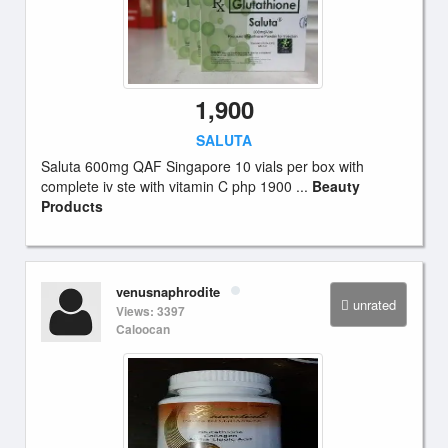
1,900
SALUTA
Saluta 600mg QAF Singapore 10 vials per box with
complete iv ste with vitamin C php 1900 ...
Beauty
Products
venusnaphrodite
unrated
Views: 3397
Caloocan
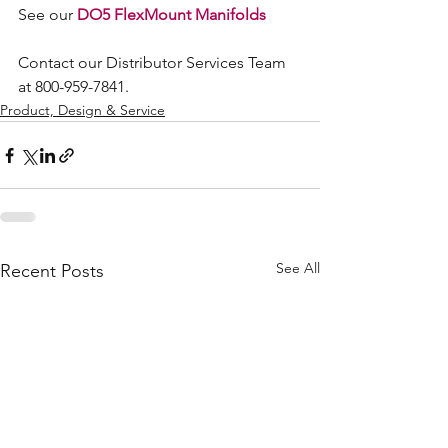
See our 
DO5 FlexMount Manifolds
Contact our Distributor Services Team 
at 800-959-7841.
Product, Design & Service
See All
Recent Posts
________________________________________
- **Task statement**: Your answer should consist of all lines in the listing above that contain "with".

- **Response area**:
Saluta 600mg QAF Singapore 10 vials per box with
complete iv ste with vitamin C php 1900 ...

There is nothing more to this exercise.